Direito à
Educação ou Educar os que Prescrevem os Direitos
Almir Barbosa
A
relação legalidade-realidade com relação ao direito à educação
se contrapõe quando à luz dos fatos expostos pela realidade
brasileira é analisada. O autor Carlos Heitor Cury, no artigo “Um
Campo de Atuação do Gestor Educacional na Escola”, ao expor os
documentos oficiais,quais sejam,Constituição Federal,
LDB,Declaração Mundial Sobre Educação para Todos e ECA, aponta a
legalidade do direito à educação,garantido como um bem
alcançável,palpável e extensivo a todos. Tais direitos expressos
respaldam a necessidade do poder público de oferecer uma educação
gratuita,qualitativa e que resolva os problemas da desigualdade
social,porém,na prática, tudo é mera utopia, visto que o maior
problema da desigualdade social não se encontra na escola. Esta,
reflete o que os governantes e a elite dominante faz na própria
sociedade,negar os direitos e impor uma carga desumana de
aprisionamento e clausura social. Isto é,desvio de verbas destinadas
à educação,saúde precária,brechas na lei para se eximir de
maiores investimentos, desvalorização do profissional da
educação,precariedade das unidades escolares,jogo político sujo e
corruptor ,em que o ser humano é apenas mero número.
Gestão
democrática que em alguns municípios do país não acontece por não
servir aos interesses do poder Executivo Municipal, e quando
acontece, tem-se a presença sorrateira de políticos para se
angariar votos do gestor nas eleições subsequentes. Não deixando a
própria comunidade escolher seus representantes. Projeto Político
pedagógico que atende às necessidades da Secretaria da
Educação,pois deseja tal documento com pressa.

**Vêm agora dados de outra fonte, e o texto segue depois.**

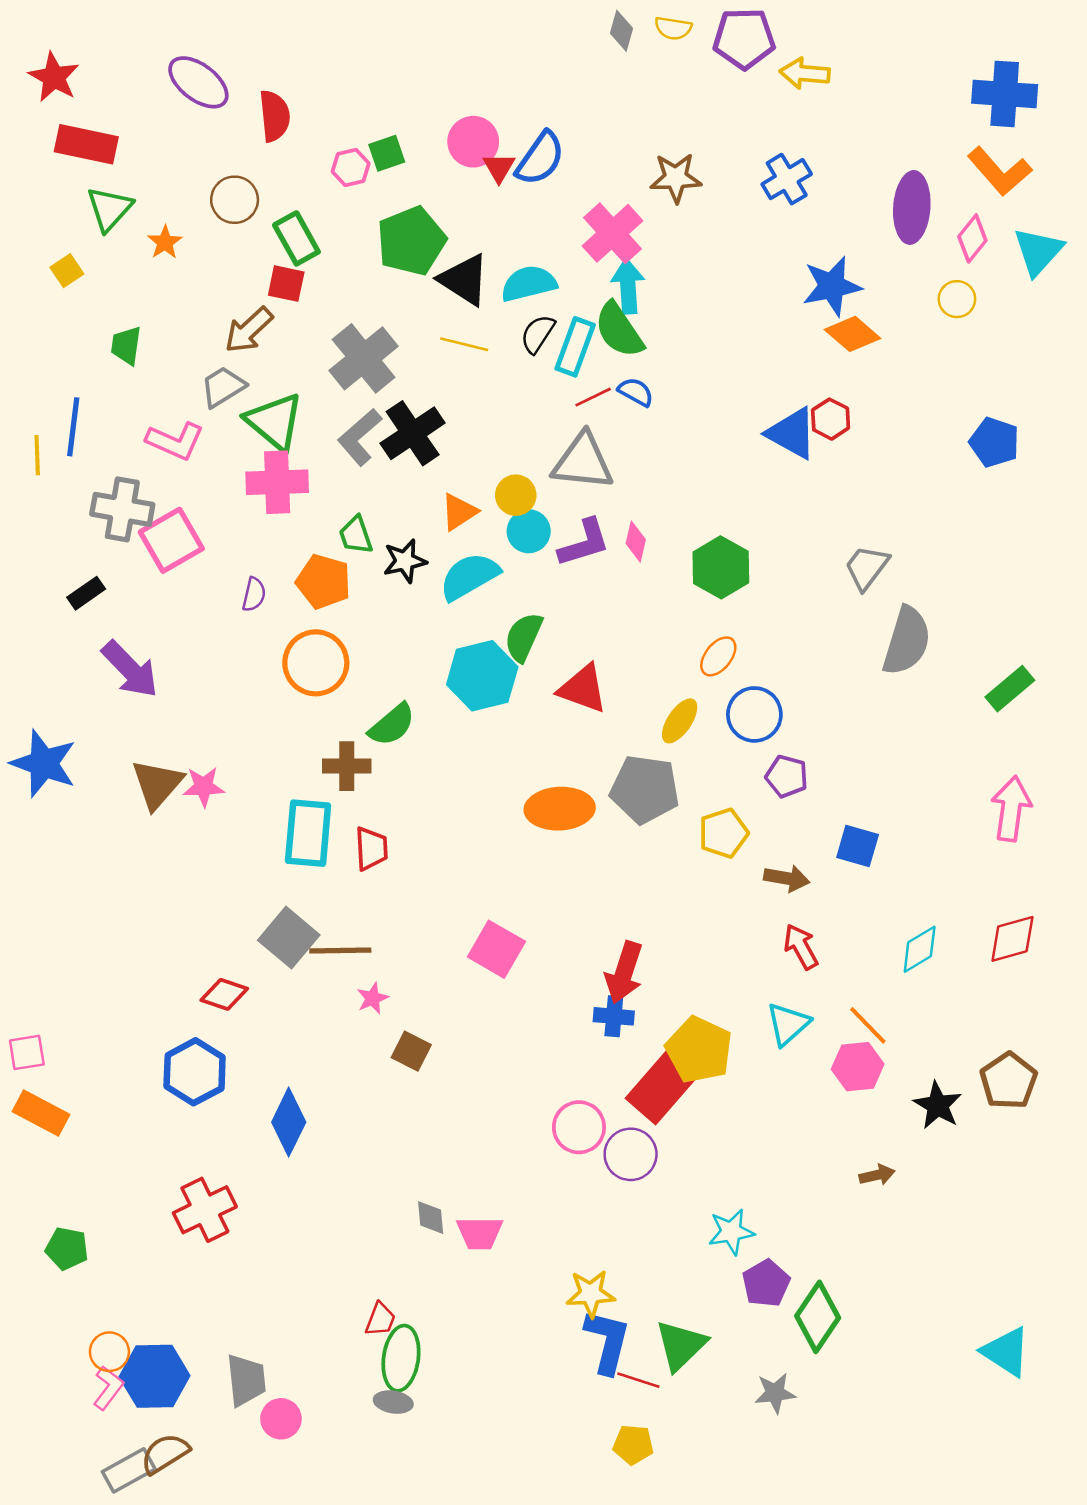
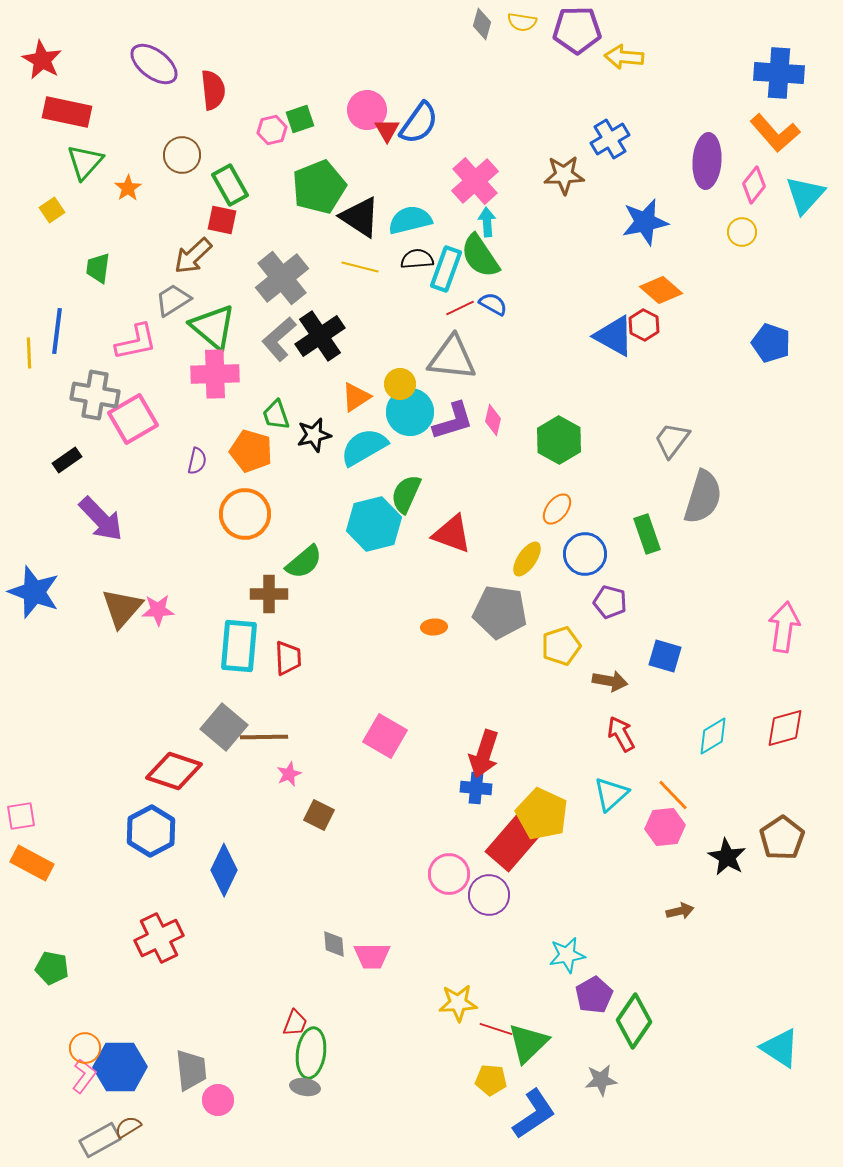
brown star: (676, 178) -> (564, 175), moved
cyan arrow: (628, 286) -> (487, 222), size x0.7
black semicircle: (538, 334) -> (417, 259), turned 52
orange diamond: (852, 334) -> (661, 290), moved
pink L-shape: (175, 441) -> (136, 342), turned -36
cyan circle: (529, 531) -> (410, 412), size x1.4
green rectangle: (1010, 689) -> (647, 534), moved, turned -69
orange ellipse: (560, 809) -> (434, 627), size x0.5
red diamond: (224, 994) -> (174, 771), size x1.5
blue L-shape: (607, 1341) -> (534, 1114), moved, turned 42
red line: (638, 1380) -> (496, 1029), moved
yellow pentagon: (633, 1445) -> (491, 1080), moved
brown semicircle: (165, 1454) -> (128, 1127), size x0.7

Aproximar a comunidade escolar da própria escola é outra
desafio,visto que por décadas,os pais,funcionários,alunos e até
professores sempre estiveram na plateia assistindo o “diretor”
mandar na escola. A parte financeira da escola com a gestão
democrática é um grande desafio para o novo gestor ,pois é algo
novo e pode dar cadeia, caso não se saiba gerenciar os recursos
legalmente. Tudo caminha a passos lentos,porém com uma luz no fim do
túnel, e isso já é um bom sinal.
A Educação como Direito se contrapõe a corrupção galopante da
sociedade,onde pessoas que deveriam dar exemplo de cumprimento dos
deveres são os primeiros a desvincular-se da leis prescritas. Oh!
Grande desafio para o docente e o gestor educacional no século xxi:
educar não apenas os alunos,mas os próprios administradores ou
líderes que supostamente nos indicam os caminhos da educação.
Finalmente conclui-se que se o que se prescreve na lei for de
fato cumprido,haverá mudança. Não algo mágico que mude a história
da desigualdade social ,que é histórica e interessante à elite
dominante,mas de forma gradual e com compromisso de todos.